The Tory manoeuvre tried to cancel our democratically-agreed support by calling a vote when many students had gone home rather than cross picketlines, trying to overturn the will of the students to stand in solidarity with the staff who teach us.


But not only did it fail: it backfired!


Socialist Students, Cardiff Students Support the Strike and other groups have been out campaigning for students to continue and step up their support. Lots of people are outraged by the Tory plot, and their passive support for lecturers and other university workers has turned into active support.
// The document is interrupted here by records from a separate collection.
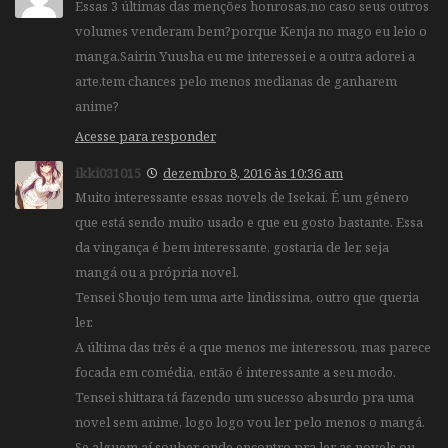
Essas 3 últimas das menções honrosas,no caso seus outros
volumes venderam bem?porque Kenja no mago eu leio o
manga,Sairin Yuusha eu me interessei e a outra adorei a
arte,tem chances pelo menos medianas de ganharem
anime?
Acesse para responder
ikki031015
dezembro 8, 2016 às 10:36 am
Muito interessante essas novels de Isekai. É um gênero
que está sendo muito usado e que eu gosto bastante. Essa
da vingança é bem interessante, gostaria de ler, seja
mangá ou a própria novel.
Tensei Shoujo tem uma arte lindissima, outro que queria
ler.
A última das três é a que menos me interessou, mas parece
focada em comédia, então é interessante a seu modo.
Tensei shittara tá fazendo um sucesso absurdo pra uma
novel sem anime, logo logo vou ler pelo menos o mangá.
Se alguem aí souber onde encontro pra ler as novels ou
Joe Healy, from Cardiff Socialist Students and Students Support The Strike said, “It was pathetic, really. The Tories spent weeks trying to rally people to attend but it was obvious what was going to happen. Their petition calling the EMM was deliberately vaguely worded and students have now realised that they were tricked into supporting a sly attempt to undermine our pro-strike stance. Students are happy with the current position: we support our staff in their fight for better conditions for all of us. This isn’t over, but we’re prepared. We said in November and we’ll say it again: this is a joint struggle: students and workers together, and we know that.”

Report – High spirits at Nottingham University UCU picket line

Reece, Nottingham University Socialist Students

This morning, in grim and rainy conditions, members of Socialist Students and other left-wing student organisations joined UCU strikers on picket lines. Despite the early start and the rain, spirits amongst staff and students were high. After pickets ended, the various picket lines from the main campus entrances and other campuses came together by the lake, opposite the building of the Vice Chancellor and other higher management positions. Here, we heard speeches from union reps, students, workers and the Labour MP Nadia Whittome.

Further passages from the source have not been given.